All lines in the data bearing the string "from" should be identified and copied.

───── Entries shown

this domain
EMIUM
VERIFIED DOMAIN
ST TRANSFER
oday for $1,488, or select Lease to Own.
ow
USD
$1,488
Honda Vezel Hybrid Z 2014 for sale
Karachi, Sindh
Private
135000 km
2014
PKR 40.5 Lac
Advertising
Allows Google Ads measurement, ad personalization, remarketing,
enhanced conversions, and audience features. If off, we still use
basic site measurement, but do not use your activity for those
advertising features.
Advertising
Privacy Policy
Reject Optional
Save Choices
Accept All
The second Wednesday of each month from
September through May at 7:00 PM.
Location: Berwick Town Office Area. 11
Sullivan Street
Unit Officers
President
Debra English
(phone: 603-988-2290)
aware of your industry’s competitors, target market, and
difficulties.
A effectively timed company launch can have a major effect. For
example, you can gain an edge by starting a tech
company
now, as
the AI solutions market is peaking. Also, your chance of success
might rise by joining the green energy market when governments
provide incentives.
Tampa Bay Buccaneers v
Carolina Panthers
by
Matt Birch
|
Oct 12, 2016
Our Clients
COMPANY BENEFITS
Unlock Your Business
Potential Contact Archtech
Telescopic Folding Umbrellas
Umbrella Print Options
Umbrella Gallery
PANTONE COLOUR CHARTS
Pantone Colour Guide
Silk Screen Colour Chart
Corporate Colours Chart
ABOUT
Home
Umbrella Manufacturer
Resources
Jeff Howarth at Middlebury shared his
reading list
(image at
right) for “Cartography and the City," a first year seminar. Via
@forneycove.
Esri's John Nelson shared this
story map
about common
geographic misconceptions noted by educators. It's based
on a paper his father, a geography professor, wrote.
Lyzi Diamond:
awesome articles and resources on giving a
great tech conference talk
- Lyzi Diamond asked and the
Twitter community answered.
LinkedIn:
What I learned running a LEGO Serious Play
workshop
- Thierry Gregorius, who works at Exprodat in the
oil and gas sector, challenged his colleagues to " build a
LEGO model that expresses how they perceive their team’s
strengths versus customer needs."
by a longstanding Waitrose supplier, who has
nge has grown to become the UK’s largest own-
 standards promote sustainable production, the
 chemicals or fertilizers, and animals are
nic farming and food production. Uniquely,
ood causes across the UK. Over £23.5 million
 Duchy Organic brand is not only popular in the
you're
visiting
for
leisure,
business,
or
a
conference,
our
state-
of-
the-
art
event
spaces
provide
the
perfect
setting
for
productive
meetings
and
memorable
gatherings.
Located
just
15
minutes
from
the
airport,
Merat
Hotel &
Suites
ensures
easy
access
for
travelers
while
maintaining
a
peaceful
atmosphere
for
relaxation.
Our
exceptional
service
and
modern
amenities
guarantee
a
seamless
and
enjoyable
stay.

──────────

# Your solution:
The second Wednesday of each month from
from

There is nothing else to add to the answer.